What to produce.
Check every line of the entries for "operations", and copy the lines that hold it.

Information shown.
——————————

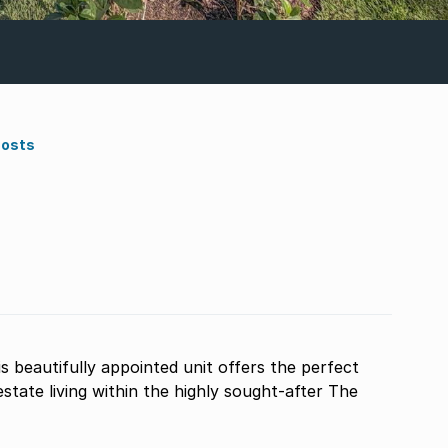
Costs
tate living within the highly sought-after The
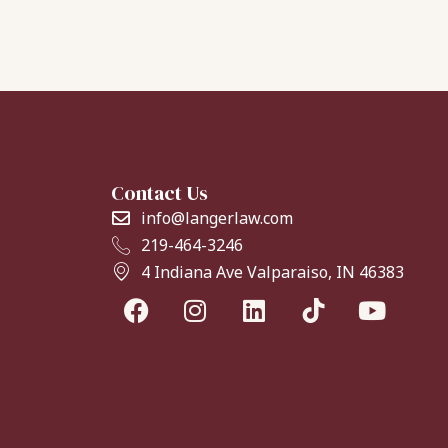
Contact Us
info@langerlaw.com
219-464-3246
4 Indiana Ave Valparaiso, IN 46383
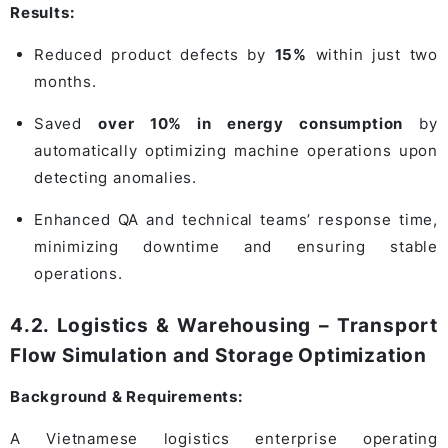
Results:
Reduced product defects by
15%
within just two
months.
Saved
over 10% in energy consumption
by
automatically optimizing machine operations upon
detecting anomalies.
Enhanced QA and technical teams’ response time,
minimizing downtime and ensuring stable
operations.
4.2. Logistics & Warehousing – Transport
Flow Simulation and Storage Optimization
Background & Requirements:
A Vietnamese logistics enterprise operating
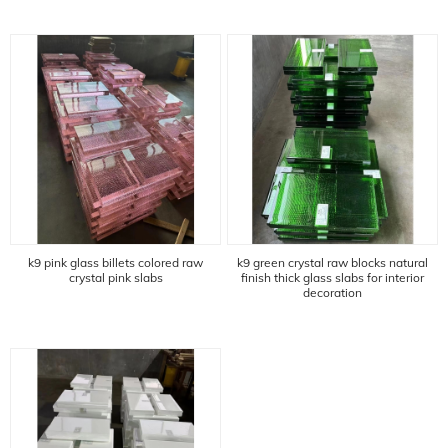
k9 pink glass billets colored raw
k9 green crystal raw blocks natural
crystal pink slabs
finish thick glass slabs for interior
decoration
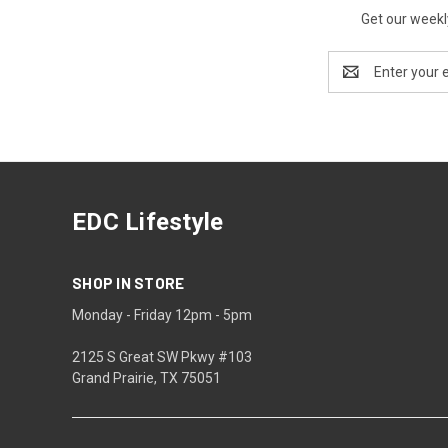
Get our weekl
Email
Address
EDC Lifestyle
SHOP IN STORE
Monday - Friday 12pm - 5pm
2125 S Great SW Pkwy #103
Grand Prairie, TX 75051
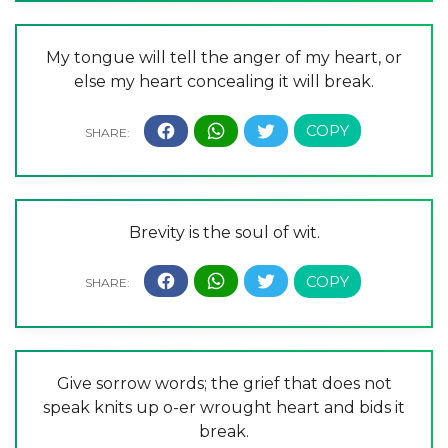
My tongue will tell the anger of my heart, or
else my heart concealing it will break.
Brevity is the soul of wit.
Give sorrow words; the grief that does not
speak knits up o-er wrought heart and bids it
break.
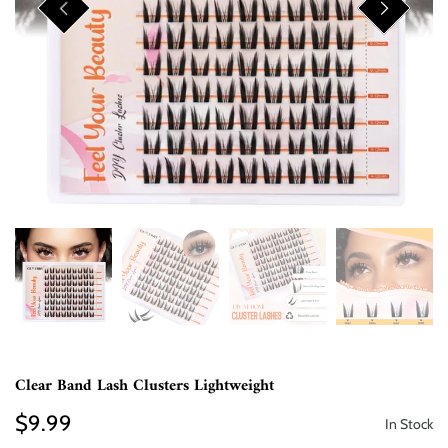
Clear Band Lash Clusters Lightweight
$9.99
In Stock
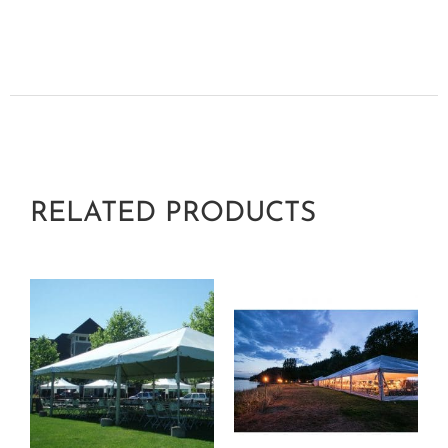
RELATED PRODUCTS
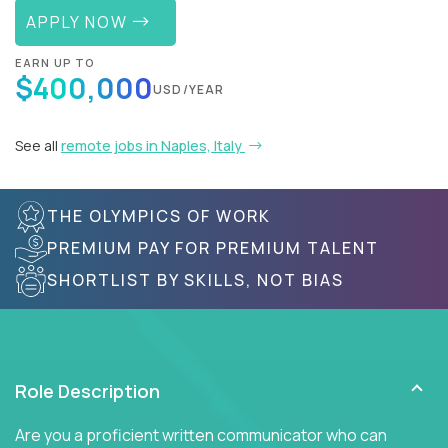
APPLY NOW
EARN UP TO
$400,000
USD/YEAR
See all
remote jobs in Naples, Italy
THE OLYMPICS OF WORK
PREMIUM PAY FOR PREMIUM TALENT
SHORTLIST BY SKILLS, NOT BIAS
Role Description
Are you a proficient written communicator who can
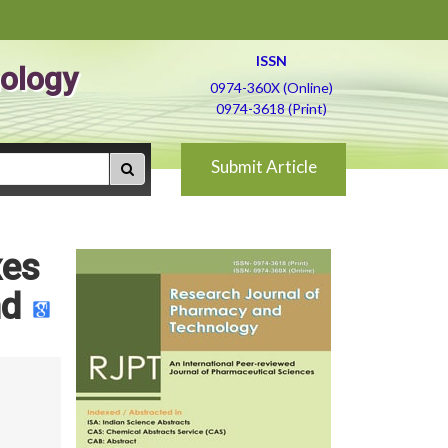
ISSN
ology
0974-360X (Online)
0974-3618 (Print)
Submit Article
xes
nd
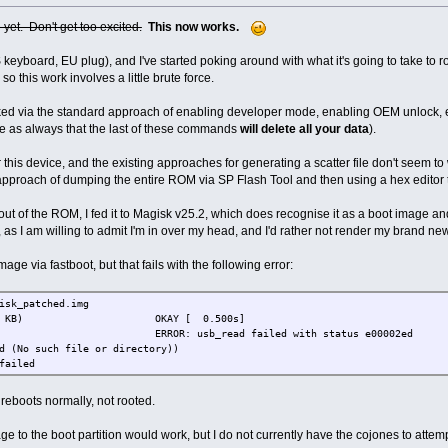
e yet. Don't get too excited.
This now works.
 keyboard, EU plug), and I've started poking around with what it's going to take to 
so this work involves a little brute force.
ed via the standard approach of enabling developer mode, enabling OEM unlock, 
ote as always that the last of these commands
will delete all your data
).
or this device, and the existing approaches for generating a scatter file don't seem to
e approach of dumping the entire ROM via SP Flash Tool and then using a hex editor 
ut of the ROM, I fed it to Magisk v25.2, which does recognise it as a boot image and
 as I am willing to admit I'm in over my head, and I'd rather not render my brand n
mage via fastboot, but that fails with the following error:
isk_patched.img
g' (19128 KB) OKAY [ 0.500s]
: usb_read failed with status e00002ed
d (No such file or directory))
failed
e reboots normally, not rooted.
age to the boot partition would work, but I do not currently have the cojones to attem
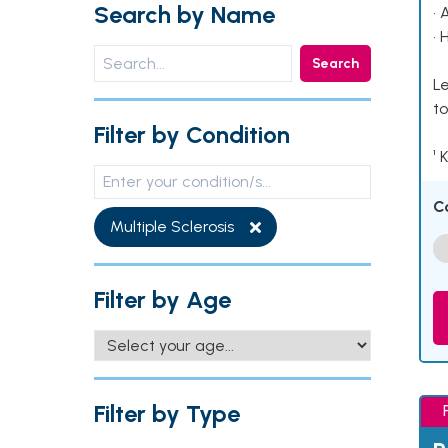
Search by Name
• 
• 
Search
Le
to
Filter by Condition
¹ 
C
Multiple Sclerosis
Filter by Age
Filter by Type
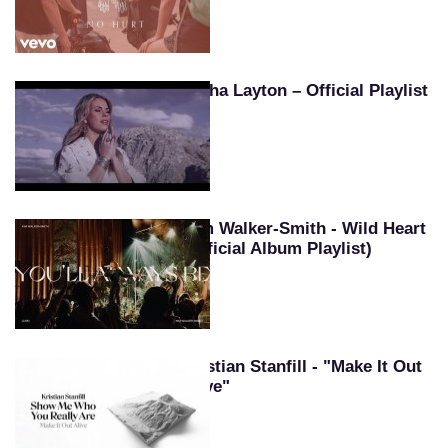
Tasha Layton – Official Playlist
Kim Walker-Smith - Wild Heart
(Official Album Playlist)
Kristian Stanfill - "Make It Out
Alive"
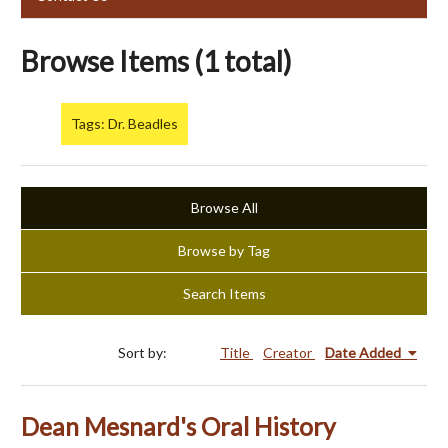
Browse Items (1 total)
Tags: Dr. Beadles
Browse All
Browse by Tag
Search Items
Sort by:
Title
Creator
Date Added
Dean Mesnard's Oral History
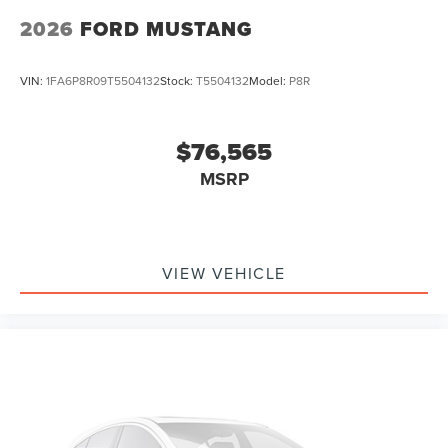
Passenger vanity mirror
2026
FORD MUSTANG
Sport steering wheel
SYNC 4
VIN:
1FA6P8R09T5504132
Stock:
T5504132
Model:
P8R
Tachometer
Telescoping steering wheel
$76,565
Tilt steering wheel
MSRP
Trip computer
Voltmeter
Cloth Bucket Seats
Front Bucket Seats
VIEW VEHICLE
Front Center Armrest
Split folding rear seat
Passenger door bin
Wheels: 19" x 8.5" Premier Polished Aluminum
Rain sensing wipers
Speed-Sensitive Wipers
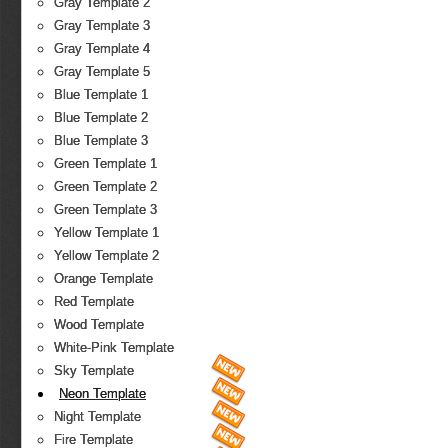
Gray Template 2
Gray Template 3
Gray Template 4
Gray Template 5
Blue Template 1
Blue Template 2
Blue Template 3
Green Template 1
Green Template 2
Green Template 3
Yellow Template 1
Yellow Template 2
Orange Template
Red Template
Wood Template
White-Pink Template
Sky Template
Neon Template
Night Template
Fire Template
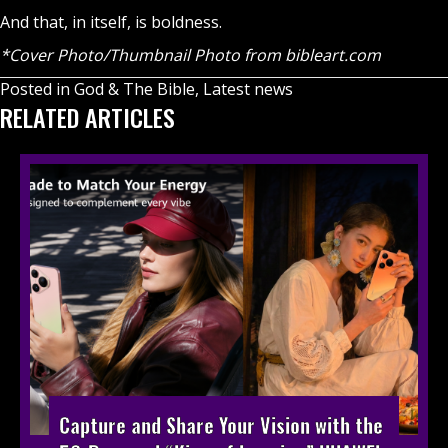
And that, in itself, is boldness.
*Cover Photo/Thumbnail Photo from bibleart.com
Posted in
God & The Bible
,
Latest news
RELATED ARTICLES
Capture and Share Your Vision with the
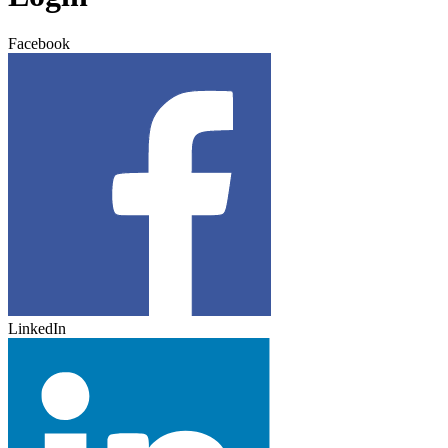
Facebook
LinkedIn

——————————

Reply.
automatically optimizing machine operations upon
operations.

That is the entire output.